Inflation is as fierce as a tiger, the disaster is not only the stock building danger

Since this year, global commodity and food prices continue to soar, the recent dry bulk freight rates have hit a new high of more than 10 years, coupled with a shortage of electronic products necessary chips, indicating that a hundred things tens of expensive times soon to re-appear, the potential risk of inflation is by no means as mild as the U.S. Federal Reserve Chairman Powell understatement.

In summary, there are at least two major reasons for the rapid rise in inflation. First, since the global outbreak of the epidemic last year, many companies have scaled back production capacity, until now many places have started vaccination, the economy has gradually returned to normal, demand has rebounded slightly, but has stopped production capacity can not be restored at once, and the epidemic repeatedly, companies are cautious in increasing capital expenditure, resulting in a shortage of supply and demand linger. In addition, many regions to enhance the level of environmental protection and limit pollution, disguised compression of supply capacity, in recent months, cement, aluminum, steel and other building materials and bulk commodity prices soared not without reason.

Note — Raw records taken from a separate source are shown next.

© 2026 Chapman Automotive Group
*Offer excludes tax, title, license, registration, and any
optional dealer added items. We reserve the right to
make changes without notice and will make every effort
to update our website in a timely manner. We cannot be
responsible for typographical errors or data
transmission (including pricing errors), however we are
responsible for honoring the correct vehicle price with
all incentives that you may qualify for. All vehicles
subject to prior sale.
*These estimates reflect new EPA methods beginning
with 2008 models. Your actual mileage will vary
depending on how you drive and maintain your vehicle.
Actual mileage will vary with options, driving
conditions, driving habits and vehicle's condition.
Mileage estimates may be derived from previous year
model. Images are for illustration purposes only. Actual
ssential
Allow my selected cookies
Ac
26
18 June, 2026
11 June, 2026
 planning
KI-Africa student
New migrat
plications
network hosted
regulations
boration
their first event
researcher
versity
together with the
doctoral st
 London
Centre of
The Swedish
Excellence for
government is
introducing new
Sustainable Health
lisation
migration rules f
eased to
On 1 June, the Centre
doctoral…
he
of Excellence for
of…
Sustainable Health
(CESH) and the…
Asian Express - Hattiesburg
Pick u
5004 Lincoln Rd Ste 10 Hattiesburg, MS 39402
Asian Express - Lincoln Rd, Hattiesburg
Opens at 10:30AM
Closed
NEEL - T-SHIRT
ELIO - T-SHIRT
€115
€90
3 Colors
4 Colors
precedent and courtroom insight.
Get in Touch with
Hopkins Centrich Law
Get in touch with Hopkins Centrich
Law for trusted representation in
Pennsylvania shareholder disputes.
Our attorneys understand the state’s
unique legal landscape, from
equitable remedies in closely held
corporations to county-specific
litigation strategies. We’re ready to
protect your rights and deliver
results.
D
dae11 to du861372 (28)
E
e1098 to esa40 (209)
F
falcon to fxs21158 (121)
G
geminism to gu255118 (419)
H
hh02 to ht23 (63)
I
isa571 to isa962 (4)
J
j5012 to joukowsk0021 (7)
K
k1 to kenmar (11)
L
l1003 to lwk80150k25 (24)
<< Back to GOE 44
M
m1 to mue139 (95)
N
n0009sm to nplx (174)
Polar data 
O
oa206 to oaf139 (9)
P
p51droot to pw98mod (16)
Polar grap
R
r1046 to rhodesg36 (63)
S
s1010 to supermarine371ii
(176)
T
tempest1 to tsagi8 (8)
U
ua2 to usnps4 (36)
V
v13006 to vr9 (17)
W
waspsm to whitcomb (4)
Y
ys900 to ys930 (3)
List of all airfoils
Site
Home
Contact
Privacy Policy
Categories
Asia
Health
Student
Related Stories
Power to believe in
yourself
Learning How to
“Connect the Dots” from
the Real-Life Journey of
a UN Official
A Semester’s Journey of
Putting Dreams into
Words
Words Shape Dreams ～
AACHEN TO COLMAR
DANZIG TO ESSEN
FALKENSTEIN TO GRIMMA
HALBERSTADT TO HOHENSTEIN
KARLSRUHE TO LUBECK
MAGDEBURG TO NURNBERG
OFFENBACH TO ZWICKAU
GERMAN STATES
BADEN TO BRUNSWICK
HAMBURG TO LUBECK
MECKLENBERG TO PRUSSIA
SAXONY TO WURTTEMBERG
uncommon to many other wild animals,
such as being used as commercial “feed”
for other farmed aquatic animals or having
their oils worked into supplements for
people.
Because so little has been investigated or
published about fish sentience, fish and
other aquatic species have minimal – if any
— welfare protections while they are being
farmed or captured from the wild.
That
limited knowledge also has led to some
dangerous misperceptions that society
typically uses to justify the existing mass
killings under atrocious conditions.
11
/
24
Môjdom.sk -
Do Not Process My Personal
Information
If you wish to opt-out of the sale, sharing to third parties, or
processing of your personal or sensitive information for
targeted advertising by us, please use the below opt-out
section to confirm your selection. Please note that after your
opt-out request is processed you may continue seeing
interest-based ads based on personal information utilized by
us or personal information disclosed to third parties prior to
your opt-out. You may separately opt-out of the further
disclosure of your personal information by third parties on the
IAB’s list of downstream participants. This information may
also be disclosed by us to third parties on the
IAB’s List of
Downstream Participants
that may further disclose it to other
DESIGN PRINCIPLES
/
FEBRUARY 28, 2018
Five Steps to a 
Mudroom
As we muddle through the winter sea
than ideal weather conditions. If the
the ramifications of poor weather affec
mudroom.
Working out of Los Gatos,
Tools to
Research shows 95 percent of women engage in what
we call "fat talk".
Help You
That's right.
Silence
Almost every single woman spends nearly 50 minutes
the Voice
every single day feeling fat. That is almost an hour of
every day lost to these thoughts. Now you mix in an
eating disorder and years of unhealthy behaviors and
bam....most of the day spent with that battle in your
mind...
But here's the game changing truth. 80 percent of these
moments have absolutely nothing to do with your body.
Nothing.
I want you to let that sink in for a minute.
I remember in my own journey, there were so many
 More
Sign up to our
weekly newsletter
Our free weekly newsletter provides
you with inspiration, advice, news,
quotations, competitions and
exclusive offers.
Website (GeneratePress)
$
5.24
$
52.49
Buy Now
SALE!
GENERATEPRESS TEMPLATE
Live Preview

The second is the intensification of the Sino-US technology war last year, disrupting the global supply chain, a number of industries facing chip shortages, especially in the automotive industry, coupled with the experience of this “chip shortage”, the response of countries is not “globalization” to cooperate in mass production, but listed as The “national security issue”, ask each family to clean up their own snow, how can be resolved in the short term? The additional cost will eventually be transferred to the end product, the consumer only “hard food”!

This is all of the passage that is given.